IMO, a Titan2 is the Very Best 17" ILF riser made. I have 2 of them, one paired with BF Extreme Limbs, one with Morrison E Longbow Limbs.


----------



## automatim (Aug 24, 2015)

I see they make the Titan in a 17 or 19.  What are the pro/cons of a 17 over a 19 or visa versa?


----------



## Jake Allen (Aug 24, 2015)

automatim said:


> I see they make the Titan in a 17 or 19.  What are the pro/cons of a 17 over a 19 or visa versa?

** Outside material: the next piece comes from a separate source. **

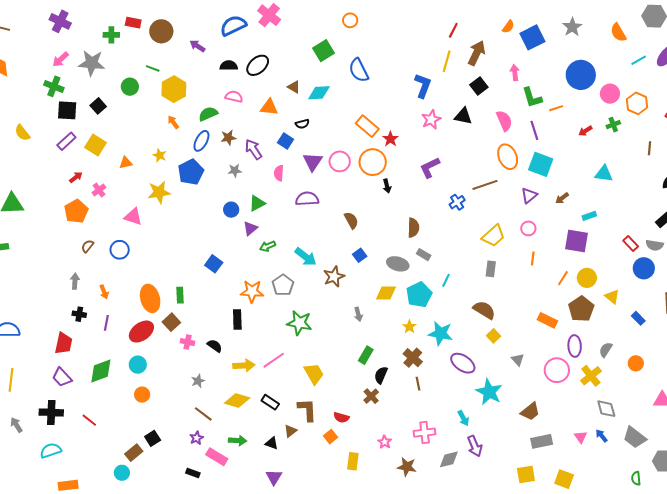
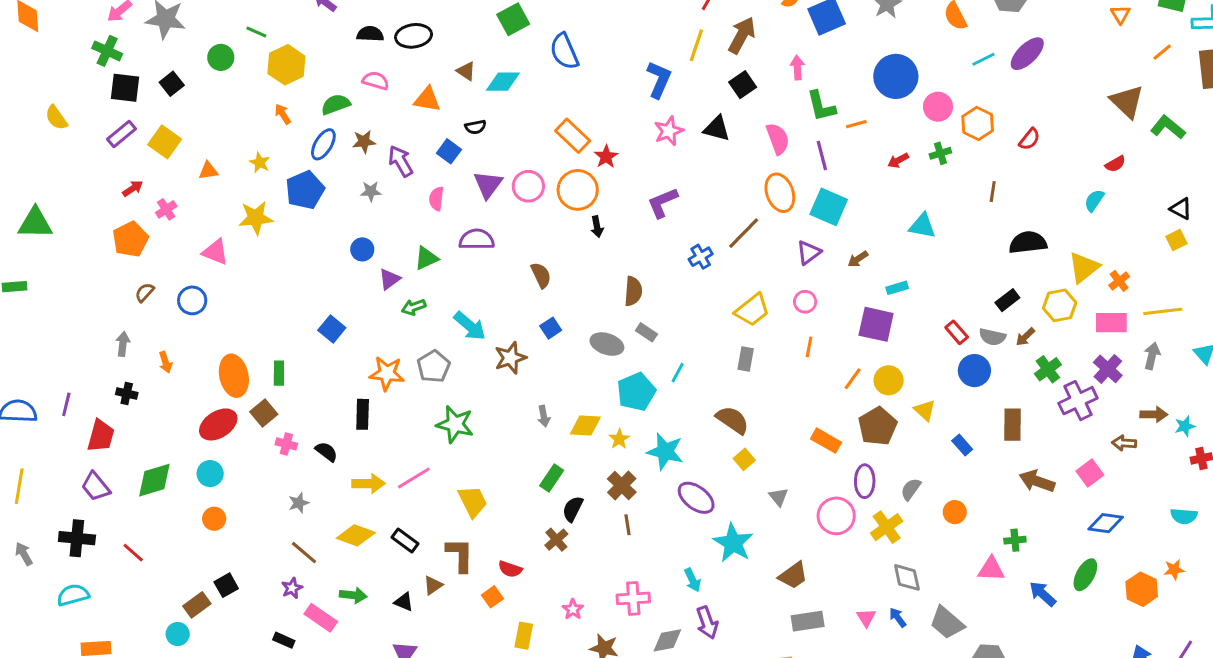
black ellipse: (258, 65) -> (414, 36), turned 30
brown line: (485, 185) -> (744, 233), turned -30
green triangle: (257, 203) -> (426, 258), moved
yellow diamond: (386, 293) -> (585, 426), moved
purple line: (106, 323) -> (66, 404), moved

The 19" version is the Titan 3.
Reasons I like the 3 less than the 2; the Titan 3 has less reflex, is quite a bit heavier, makes a longer bow, and the sight window seems out of whack to me.


----------



## automatim (Aug 25, 2015)

Thanks for the input....
I think I have pretty much decided on a Titan 2.... Just got to find one. They are backordered.


----------



## Jake Allen (Aug 25, 2015)

automatim said:


> Thanks for the input....
> I think I have pretty much decided on a Titan 2.... Just got to find one. They are backordered.

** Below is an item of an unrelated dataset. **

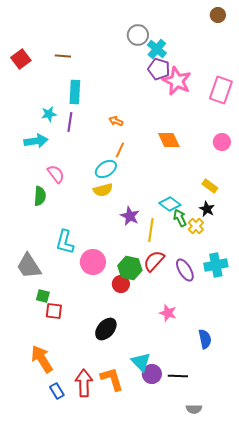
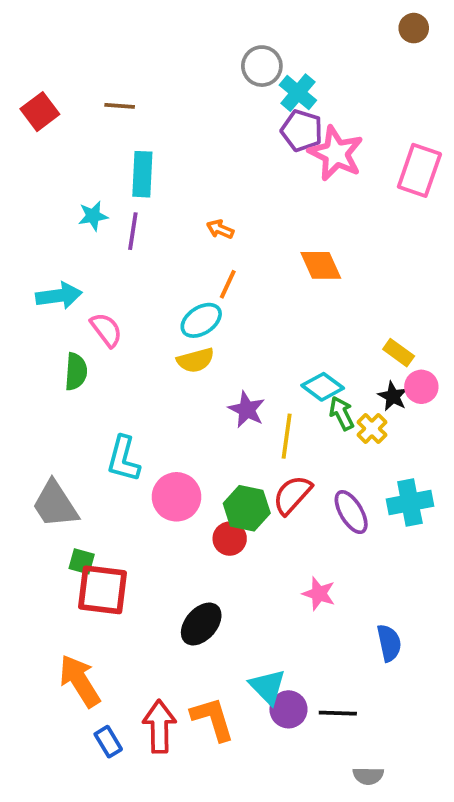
cyan arrow: (36, 141) -> (59, 296), moved
pink circle: (222, 142) -> (421, 387), moved
red square: (54, 311) -> (102, 590), size x1.6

I found both of mine partly used and for .60 on the dollar. One from Tradtalk, the other on AT,


----------



## markland (Aug 25, 2015)

I am on my 4th year shooting my Hoyt Buffalo bows and for me nothing shoots as well or as consistently as that bow and I have tried them all.  Shot BW bows for over 13 years and loved them till I got my hands on my 1st Buffalo.  I love the adjustability of the bow and the fact that I can set it up for exactly how I like and want to shoot and nothing but absolute, perfect arrow flight.  Not to mention I am shooting 49# with the same arrow weight and same arrow speed I was shooting at 56 and 54# before with my other bows and it feels like drawing a 45# bow.  Love it!


----------



## Barry Duggan (Aug 25, 2015)

Jake Allen said:


> I found both of mine partly used and for .60 on the dollar. One from Tradtalk, the other on AT,



"partly used"... is that kinda like slightly pregnant?


----------



## automatim (Sep 3, 2015)

Markland... I really like the look and feel of the Buffalo! I though about getting one until my uncle offered me a couple sets of ilf limbs. I just need to get a riser. I am on the hunt for a Titan ii. They are still backordered. I do not see any used ones for sale. 
However, I have been eyeing the Morrison Phoenix. Looks nice.  I have shot the titan and know I like it. Have not shot a Morrison.


----------



## Dennis (Sep 4, 2015)

Morrison makes some nice risers


----------